Au sens strict, le double-guessing se fait dans le cadre d'un choix simultané, et non de tours successifs.
Toute forme d'anticipation de ce que fera le joueur adverse n'est pas du (double-)guessing.
Il n'y a notamment pas de double-guessing dans un jeu combinatoire à information complète.

Il ne faut pas dénaturer les concepts en les employant à toutes les sauces.

la_guigne dit:Il y a des joueurs de poker (de mémoire Dan Harrington en parle dans un de ses bouquins) qui utilisent leur montre comme générateur aléatoire afin de varier leurs coups. Par exemple, si ils décident de jouer un situation donnée 80% du temps d'une manière et 20% d'une autre, tout dépendra de la position de la trotteuse de leur montre au moment de prendre leur décision. C'est particulièrement bien adapté au poker...


Une autre approche est de décider à l'avance d'un choix qu'on sait devoir arriver en fonction d'un paramètre entrant qui permet de mettre du hasard non subjectif.

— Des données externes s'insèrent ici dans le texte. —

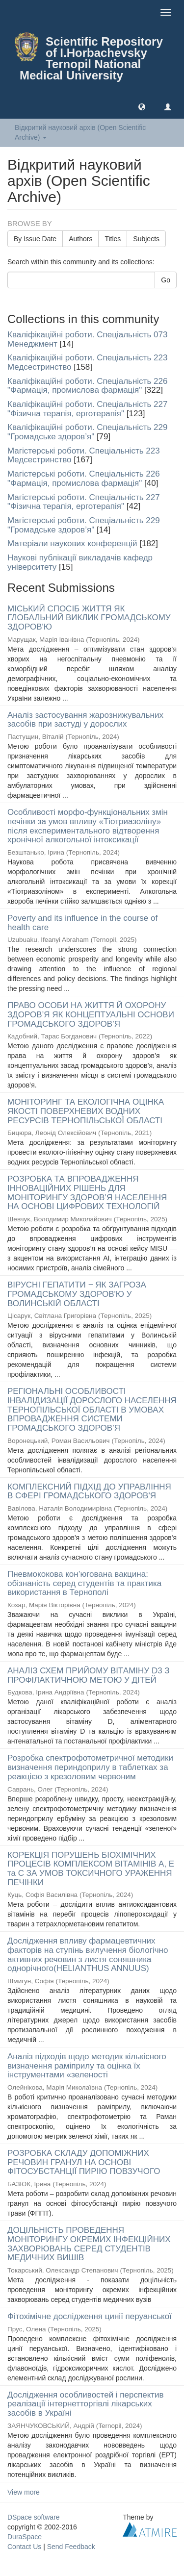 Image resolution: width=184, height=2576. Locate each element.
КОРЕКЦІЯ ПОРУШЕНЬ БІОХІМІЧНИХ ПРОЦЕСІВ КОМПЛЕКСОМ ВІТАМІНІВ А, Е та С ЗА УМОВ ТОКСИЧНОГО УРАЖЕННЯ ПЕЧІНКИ (90, 1868)
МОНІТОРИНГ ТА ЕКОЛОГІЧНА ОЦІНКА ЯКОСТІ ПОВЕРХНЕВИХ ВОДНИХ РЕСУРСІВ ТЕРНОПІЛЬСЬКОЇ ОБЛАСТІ (85, 1111)
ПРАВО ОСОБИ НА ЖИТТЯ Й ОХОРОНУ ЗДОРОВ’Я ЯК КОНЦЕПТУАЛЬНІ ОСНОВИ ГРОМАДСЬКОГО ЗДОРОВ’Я (90, 1014)
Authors (80, 239)
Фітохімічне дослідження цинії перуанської (89, 2316)
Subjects (146, 239)
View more (23, 2492)
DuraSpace (24, 2537)
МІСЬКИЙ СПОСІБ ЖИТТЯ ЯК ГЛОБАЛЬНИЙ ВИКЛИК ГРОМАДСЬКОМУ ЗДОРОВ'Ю (89, 617)
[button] (142, 106)
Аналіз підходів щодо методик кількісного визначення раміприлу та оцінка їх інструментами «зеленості (86, 2065)
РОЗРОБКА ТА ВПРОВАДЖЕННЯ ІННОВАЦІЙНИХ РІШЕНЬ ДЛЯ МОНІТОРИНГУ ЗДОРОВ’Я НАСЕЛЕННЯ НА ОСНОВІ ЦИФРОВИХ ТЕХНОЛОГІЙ (87, 1192)
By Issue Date (35, 239)
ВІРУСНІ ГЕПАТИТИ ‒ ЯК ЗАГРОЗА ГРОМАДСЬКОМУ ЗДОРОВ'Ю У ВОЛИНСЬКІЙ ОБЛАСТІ (76, 1294)
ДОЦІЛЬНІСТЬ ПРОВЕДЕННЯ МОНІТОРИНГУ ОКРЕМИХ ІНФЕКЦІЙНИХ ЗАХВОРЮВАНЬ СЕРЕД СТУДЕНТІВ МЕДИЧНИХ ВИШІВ (89, 2243)
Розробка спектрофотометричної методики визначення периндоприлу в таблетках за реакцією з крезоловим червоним (90, 1767)
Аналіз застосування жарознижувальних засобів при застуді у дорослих (85, 719)
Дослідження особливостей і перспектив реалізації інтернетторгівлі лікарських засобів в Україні (85, 2404)
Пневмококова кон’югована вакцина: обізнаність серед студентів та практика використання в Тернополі (84, 1583)
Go (165, 280)
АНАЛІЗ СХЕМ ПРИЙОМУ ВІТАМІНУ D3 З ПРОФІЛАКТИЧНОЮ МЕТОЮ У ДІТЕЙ (88, 1675)
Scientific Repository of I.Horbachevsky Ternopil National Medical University (91, 58)
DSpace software (33, 2517)
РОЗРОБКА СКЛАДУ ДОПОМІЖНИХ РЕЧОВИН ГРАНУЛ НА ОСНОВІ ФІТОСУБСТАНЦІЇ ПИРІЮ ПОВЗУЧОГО (83, 2162)
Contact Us (24, 2547)
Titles (113, 239)
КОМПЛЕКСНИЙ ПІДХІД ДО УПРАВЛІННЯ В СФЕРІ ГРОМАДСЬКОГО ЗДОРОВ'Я (89, 1491)
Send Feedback (71, 2547)
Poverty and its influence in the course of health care (82, 922) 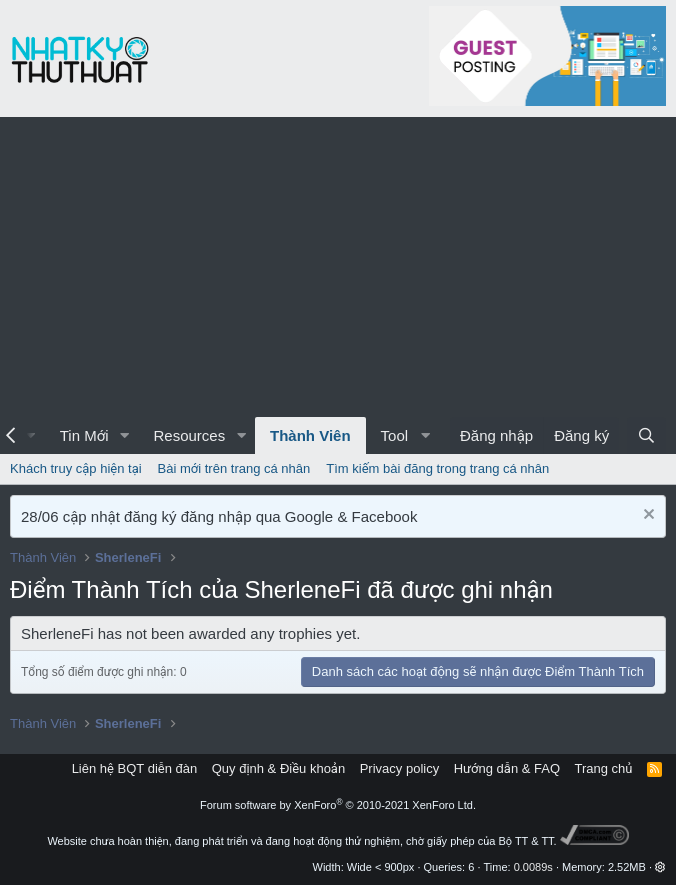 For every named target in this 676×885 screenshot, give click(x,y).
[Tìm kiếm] (646, 435)
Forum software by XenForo (338, 805)
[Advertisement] (338, 267)
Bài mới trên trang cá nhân (234, 468)
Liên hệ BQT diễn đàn (135, 768)
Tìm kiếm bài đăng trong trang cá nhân (437, 468)
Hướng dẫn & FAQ (507, 768)
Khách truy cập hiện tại (76, 468)
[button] (124, 435)
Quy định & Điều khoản (278, 768)
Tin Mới (84, 435)
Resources (189, 435)
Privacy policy (399, 768)
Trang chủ (604, 768)
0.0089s (533, 867)
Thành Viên (310, 435) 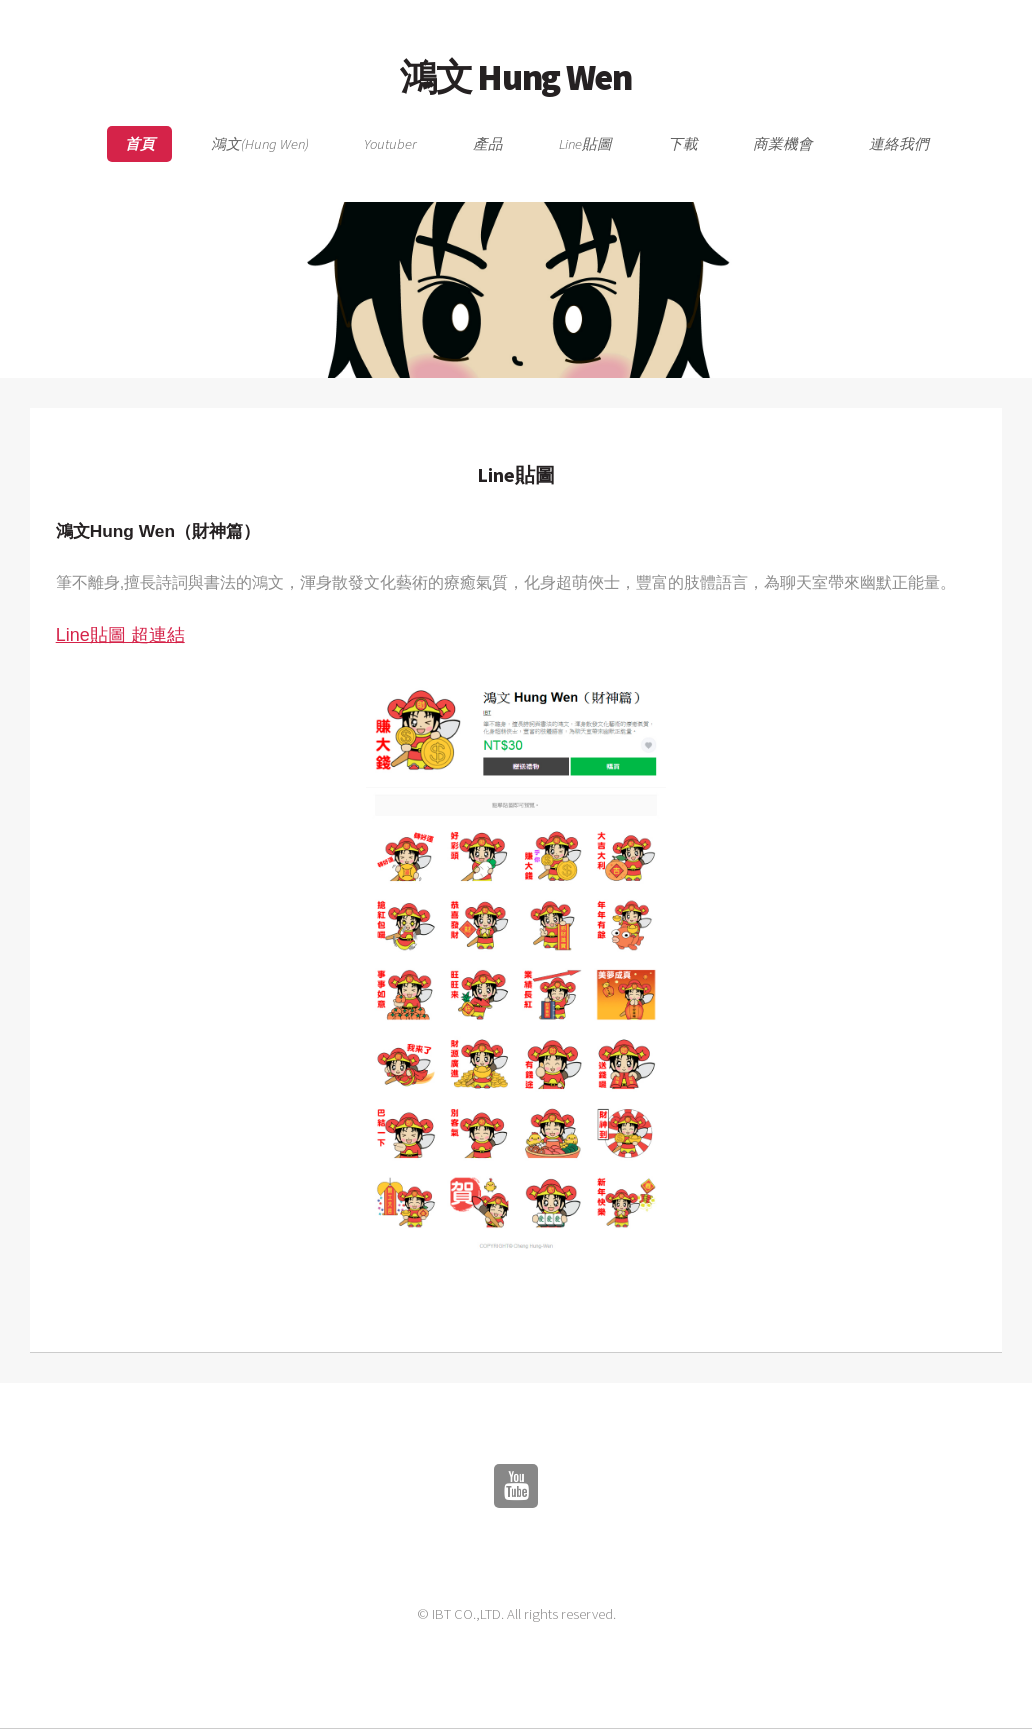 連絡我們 (899, 144)
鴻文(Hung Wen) (260, 144)
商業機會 (783, 144)
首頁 (140, 144)
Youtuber (390, 144)
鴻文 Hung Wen (516, 77)
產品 (488, 144)
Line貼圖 (585, 144)
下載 (683, 144) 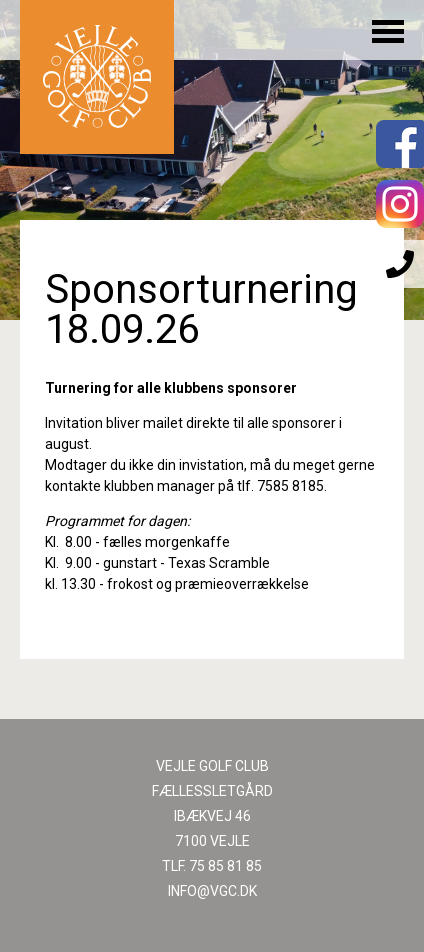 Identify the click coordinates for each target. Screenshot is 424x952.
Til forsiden (97, 77)
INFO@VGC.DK (212, 891)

L'exemple de Sklansky, c'est lorsque l'on attend 6 cartes favorables pour relancer à la prochaine mise et se coucher sinon.
Si on est toujours à jouer avec la carte, on est lisible et on ne piège personne (faire coucher avec un bluff ou se faire suivre avec la meilleure main).
En conséquence, on doit bluffer un pourcentage raisonnable de fois. Beaucoup de gens bluffent en fonction de leur feeling, ce qui, contre quelqu'un qui devinent nos choix par ce même contexte, nous mets dans une situation pire encore que lorsque l'on ne bluff jamais.
La recommandation est alors de se fixer une règle :
on relance uniquement si on touche sa carte ou si le 7 de trefle ou le 4 de coeur sortent sur la prochaine carte. Il faut évidemment changer la carte d'un soir sur l'autre...
La conséquence, c'est que l'on est plus lisible...

De là à y voir du fun...

Kerquist dit:Au sens strict, le double-guessing se fait dans le cadre d'un choix simultané, et non de tours successifs.
Toute forme d'anticipation de ce que fera le joueur adverse n'est pas du (double-)guessing.
Il n'y a notamment pas de double-guessing dans un jeu combinatoire à information complète.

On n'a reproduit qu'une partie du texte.